§ What to produce
If a line comes after the one containing "Legal & Credits (731, 502)", leave it out; copy every line before it, and that line too, exactly as written, starting from the first line of the entries.

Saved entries
______

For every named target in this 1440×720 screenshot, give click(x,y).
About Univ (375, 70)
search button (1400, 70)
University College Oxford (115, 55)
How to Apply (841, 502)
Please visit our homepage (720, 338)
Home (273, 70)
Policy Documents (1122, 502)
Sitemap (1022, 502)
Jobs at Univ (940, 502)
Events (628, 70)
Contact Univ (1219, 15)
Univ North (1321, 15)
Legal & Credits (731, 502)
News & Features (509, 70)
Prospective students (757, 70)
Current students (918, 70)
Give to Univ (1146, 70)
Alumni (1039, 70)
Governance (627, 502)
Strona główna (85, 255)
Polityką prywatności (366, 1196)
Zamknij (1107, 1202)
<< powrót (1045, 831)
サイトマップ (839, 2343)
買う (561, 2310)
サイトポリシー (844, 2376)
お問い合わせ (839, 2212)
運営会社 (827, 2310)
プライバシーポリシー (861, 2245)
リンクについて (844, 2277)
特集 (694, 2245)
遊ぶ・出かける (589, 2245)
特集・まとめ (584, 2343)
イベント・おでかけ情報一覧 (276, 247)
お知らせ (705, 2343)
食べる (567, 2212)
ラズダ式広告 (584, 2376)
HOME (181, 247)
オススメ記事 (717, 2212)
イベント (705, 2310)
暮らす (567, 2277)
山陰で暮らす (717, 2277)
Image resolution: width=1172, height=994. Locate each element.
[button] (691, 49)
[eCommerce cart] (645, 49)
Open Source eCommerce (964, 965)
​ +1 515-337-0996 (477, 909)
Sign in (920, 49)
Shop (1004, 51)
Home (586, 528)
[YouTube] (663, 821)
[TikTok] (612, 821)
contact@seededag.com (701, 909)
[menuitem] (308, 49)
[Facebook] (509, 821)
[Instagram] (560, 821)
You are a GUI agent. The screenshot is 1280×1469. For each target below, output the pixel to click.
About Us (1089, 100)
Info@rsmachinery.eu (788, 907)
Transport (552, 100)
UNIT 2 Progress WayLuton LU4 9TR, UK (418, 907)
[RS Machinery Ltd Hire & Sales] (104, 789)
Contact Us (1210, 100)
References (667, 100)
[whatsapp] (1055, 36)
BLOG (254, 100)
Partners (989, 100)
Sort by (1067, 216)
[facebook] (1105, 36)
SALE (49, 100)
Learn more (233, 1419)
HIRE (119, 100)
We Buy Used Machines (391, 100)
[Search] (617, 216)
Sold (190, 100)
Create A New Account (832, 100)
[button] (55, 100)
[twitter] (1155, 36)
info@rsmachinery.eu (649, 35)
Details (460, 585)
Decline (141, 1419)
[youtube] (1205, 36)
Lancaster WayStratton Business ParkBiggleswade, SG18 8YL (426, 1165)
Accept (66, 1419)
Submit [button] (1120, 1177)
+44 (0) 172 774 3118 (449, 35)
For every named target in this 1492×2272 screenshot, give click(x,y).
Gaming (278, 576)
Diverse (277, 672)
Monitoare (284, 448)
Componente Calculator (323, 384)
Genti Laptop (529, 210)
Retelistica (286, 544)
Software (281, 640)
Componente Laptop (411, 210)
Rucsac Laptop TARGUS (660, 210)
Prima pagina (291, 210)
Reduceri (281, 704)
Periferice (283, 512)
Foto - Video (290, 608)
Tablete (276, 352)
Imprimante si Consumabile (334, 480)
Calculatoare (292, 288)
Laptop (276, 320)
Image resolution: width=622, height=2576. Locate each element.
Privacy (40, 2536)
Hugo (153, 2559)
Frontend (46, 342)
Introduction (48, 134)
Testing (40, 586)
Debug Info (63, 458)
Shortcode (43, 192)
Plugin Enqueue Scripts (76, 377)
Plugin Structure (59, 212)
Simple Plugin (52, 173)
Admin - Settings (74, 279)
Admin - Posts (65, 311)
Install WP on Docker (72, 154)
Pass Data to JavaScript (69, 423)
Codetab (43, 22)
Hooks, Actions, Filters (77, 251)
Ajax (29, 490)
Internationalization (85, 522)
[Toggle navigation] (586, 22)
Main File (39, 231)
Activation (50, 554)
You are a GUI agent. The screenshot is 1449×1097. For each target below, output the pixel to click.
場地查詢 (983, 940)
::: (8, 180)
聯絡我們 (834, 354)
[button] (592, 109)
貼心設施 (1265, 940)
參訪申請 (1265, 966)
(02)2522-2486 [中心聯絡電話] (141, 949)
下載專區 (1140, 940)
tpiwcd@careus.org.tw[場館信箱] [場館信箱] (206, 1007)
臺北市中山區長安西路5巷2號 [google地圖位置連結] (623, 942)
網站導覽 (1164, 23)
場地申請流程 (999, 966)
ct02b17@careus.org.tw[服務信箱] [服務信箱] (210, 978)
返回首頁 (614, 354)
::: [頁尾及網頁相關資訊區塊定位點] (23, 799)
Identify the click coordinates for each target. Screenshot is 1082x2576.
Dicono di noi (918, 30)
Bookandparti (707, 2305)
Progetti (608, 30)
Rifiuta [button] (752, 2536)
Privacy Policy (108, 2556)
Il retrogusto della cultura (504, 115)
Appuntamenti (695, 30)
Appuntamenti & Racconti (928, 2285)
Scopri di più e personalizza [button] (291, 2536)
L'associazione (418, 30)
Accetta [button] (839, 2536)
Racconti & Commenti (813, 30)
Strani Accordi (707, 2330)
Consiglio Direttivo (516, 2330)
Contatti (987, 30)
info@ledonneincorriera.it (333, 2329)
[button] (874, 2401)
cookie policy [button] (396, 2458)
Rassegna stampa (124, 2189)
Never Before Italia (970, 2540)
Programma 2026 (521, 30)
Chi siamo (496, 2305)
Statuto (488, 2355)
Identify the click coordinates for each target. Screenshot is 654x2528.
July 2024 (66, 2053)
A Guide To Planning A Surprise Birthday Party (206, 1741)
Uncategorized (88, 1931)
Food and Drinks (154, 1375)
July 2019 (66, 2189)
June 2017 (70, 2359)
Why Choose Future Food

______

§ Solved problem
For every named target in this 1440×720 screenshot, give click(x,y).
About Univ (375, 70)
search button (1400, 70)
University College Oxford (115, 55)
How to Apply (841, 502)
Please visit our homepage (720, 338)
Home (273, 70)
Policy Documents (1122, 502)
Sitemap (1022, 502)
Jobs at Univ (940, 502)
Events (628, 70)
Contact Univ (1219, 15)
Univ North (1321, 15)
Legal & Credits (731, 502)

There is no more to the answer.